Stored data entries
=-=-=-=-=

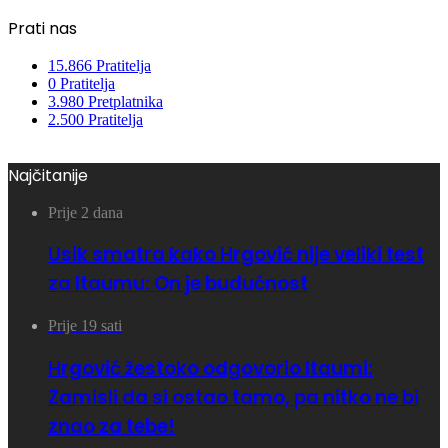
Prati nas
15.866
Pratitelja
0
Pratitelja
3.980
Pretplatnika
2.500
Pratitelja
Najčitanije
Prije 2 dana
Usik smatra kako Hrgović nije veliki test
za Itaumu: On je budućnost
Prije 19 sati
Hrgović žestoko odgovorio Itaumi:
Zamisli da si ostao tamo, pa nitko ne bi
znao za tebe!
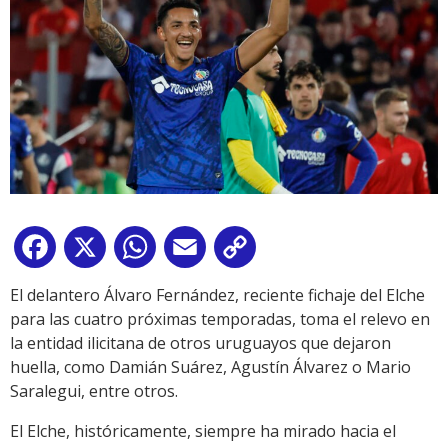
Facebook
X
WhatsApp
Email
Copy
Link
El delantero Álvaro Fernández, reciente fichaje del Elche
para las cuatro próximas temporadas, toma el relevo en
la entidad ilicitana de otros uruguayos que dejaron
huella, como Damián Suárez, Agustín Álvarez o Mario
Saralegui, entre otros.
El Elche, históricamente, siempre ha mirado hacia el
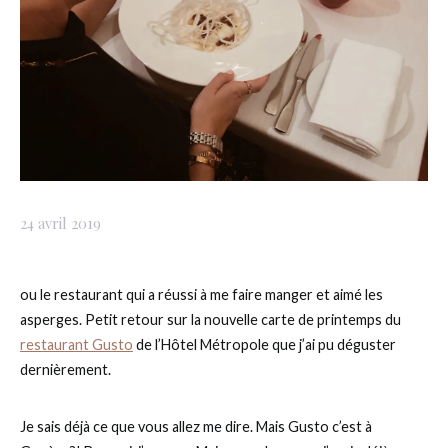
24 avril 2019
ou le restaurant qui a réussi à me faire manger et aimé les
asperges. Petit retour sur la nouvelle carte de printemps du
restaurant Gusto
de l’Hôtel Métropole que j’ai pu déguster
dernièrement.
Je sais déjà ce que vous allez me dire. Mais Gusto c’est à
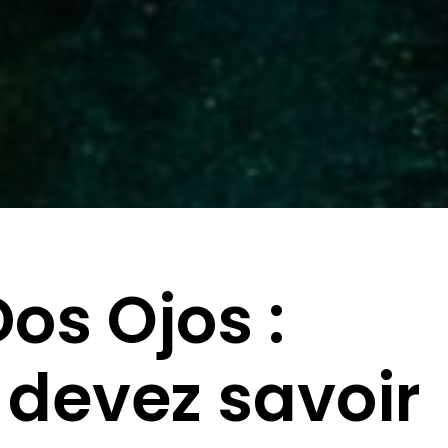
os Ojos :
 devez savoir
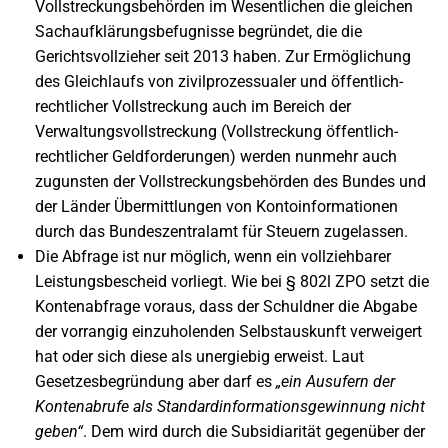
Vollstreckungsbehörden im Wesentlichen die gleichen
Sachaufklärungsbefugnisse begründet, die die
Gerichtsvollzieher seit 2013 haben. Zur Ermöglichung
des Gleichlaufs von zivilprozessualer und öffentlich-
rechtlicher Vollstreckung auch im Bereich der
Verwaltungsvollstreckung (Vollstreckung öffentlich-
rechtlicher Geldforderungen) werden nunmehr auch
zugunsten der Vollstreckungsbehörden des Bundes und
der Länder Übermittlungen von Kontoinformationen
durch das Bundeszentralamt für Steuern zugelassen.
Die Abfrage ist nur möglich, wenn ein vollziehbarer
Leistungsbescheid vorliegt. Wie bei § 802l ZPO setzt die
Kontenabfrage voraus, dass der Schuldner die Abgabe
der vorrangig einzuholenden Selbstauskunft verweigert
hat oder sich diese als unergiebig erweist. Laut
Gesetzesbegründung aber darf es
„ein Ausufern der
Kontenabrufe als Standardinformationsgewinnung nicht
geben“
. Dem wird durch die Subsidiarität gegenüber der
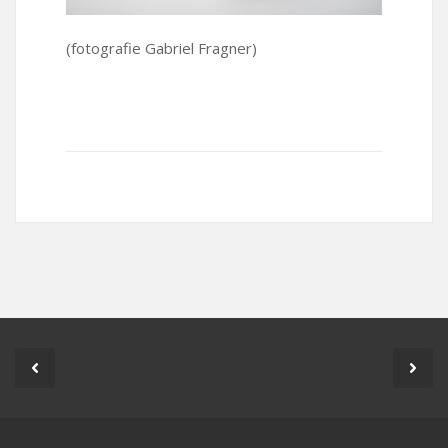
(fotografie Gabriel Fragner)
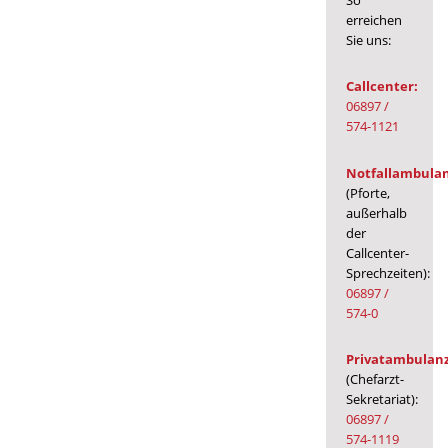
So
erreichen
Sie uns:
Callcenter:
06897 /
574-1121
Notfallambula
(Pforte,
außerhalb
der
Callcenter-
Sprechzeiten):
06897 /
574-0
Privatambulan
(Chefarzt-
Sekretariat):
06897 /
574-1119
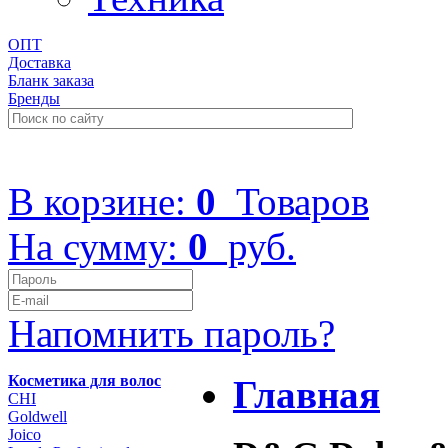
ОПТ
Доставка
Бланк заказа
Бренды
+7 (499) 322-48-40
В корзине:
0
Товаров
На сумму:
0
руб.
Напомнить пароль?
Косметика для волос
Главная
CHI
Goldwell
Joico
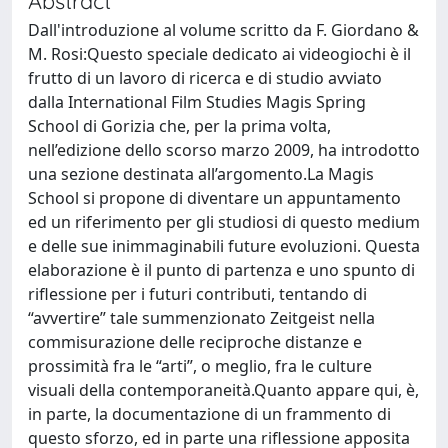
Abstract
Dall'introduzione al volume scritto da F. Giordano &
M. Rosi:Questo speciale dedicato ai videogiochi è il
frutto di un lavoro di ricerca e di studio avviato
dalla International Film Studies Magis Spring
School di Gorizia che, per la prima volta,
nell’edizione dello scorso marzo 2009, ha introdotto
una sezione destinata all’argomento.La Magis
School si propone di diventare un appuntamento
ed un riferimento per gli studiosi di questo medium
e delle sue inimmaginabili future evoluzioni. Questa
elaborazione è il punto di partenza e uno spunto di
riflessione per i futuri contributi, tentando di
“avvertire” tale summenzionato Zeitgeist nella
commisurazione delle reciproche distanze e
prossimità fra le “arti”, o meglio, fra le culture
visuali della contemporaneità.Quanto appare qui, è,
in parte, la documentazione di un frammento di
questo sforzo, ed in parte una riflessione apposita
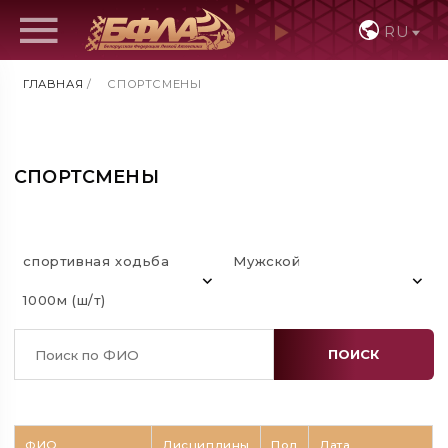
RU
ГЛАВНАЯ
/
СПОРТСМЕНЫ
СПОРТСМЕНЫ
спортивная ходьба
Мужской
1000м (ш/т)
ПОИСК
ФИО
Дисциплины
Пол
Дата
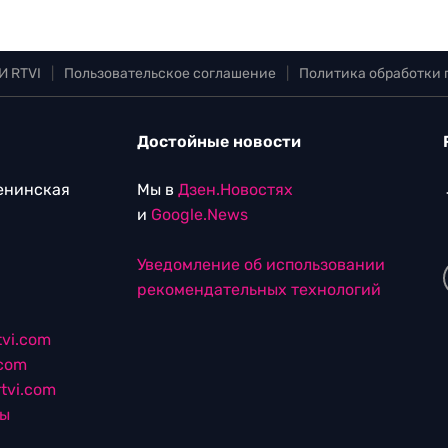
И RTVI
|
Пользовательское соглашение
|
Политика обработки
Достойные новости
Ленинская
Мы в
Дзен.Новостях
и
Google.News
Уведомление об использовании
рекомендательных технологий
vi.com
.com
tvi.com
лы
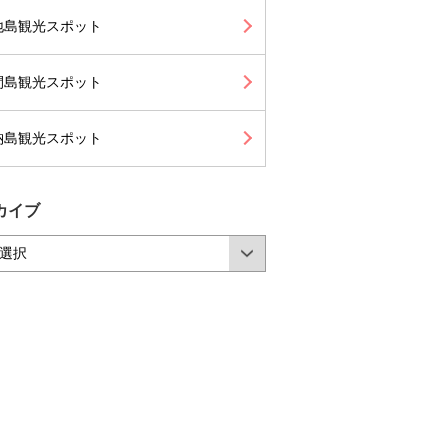
地島観光スポット
間島観光スポット
納島観光スポット
カイブ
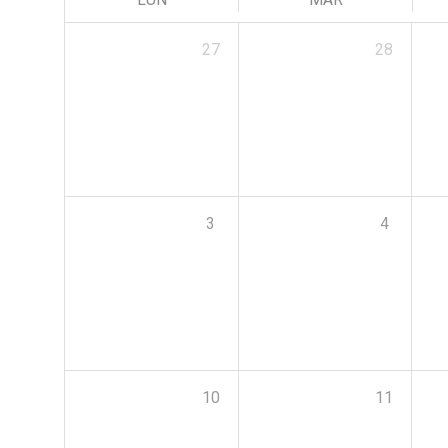
27
28
3
4
10
11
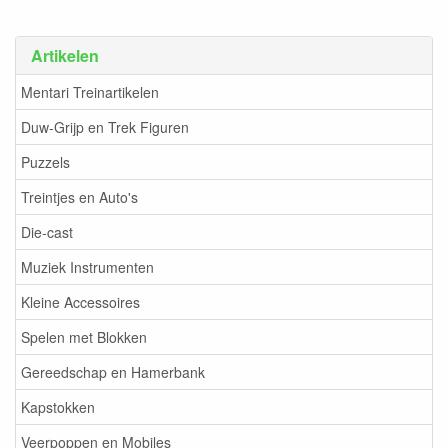
Artikelen
Mentari Treinartikelen
Duw-Grijp en Trek Figuren
Puzzels
Treintjes en Auto's
Die-cast
Muziek Instrumenten
Kleine Accessoires
Spelen met Blokken
Gereedschap en Hamerbank
Kapstokken
Veerpoppen en Mobiles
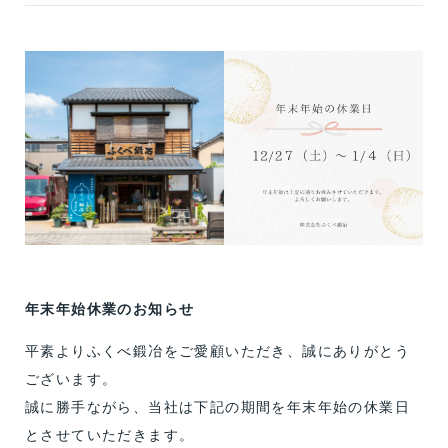
年末年始休業のお知らせ
平素よりふくべ鍛冶をご愛顧いただき、誠にありがとう
ございます。
誠に勝手ながら、当社は下記の期間を年末年始の休業日
とさせていただきます。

=-=-=-=-=

Check the records above and copy each line that has the string "rechtlicher".

▶ **Problem solution**:
rechtlicher Vollstreckung auch im Bereich der
rechtlicher Geldforderungen) werden nunmehr auch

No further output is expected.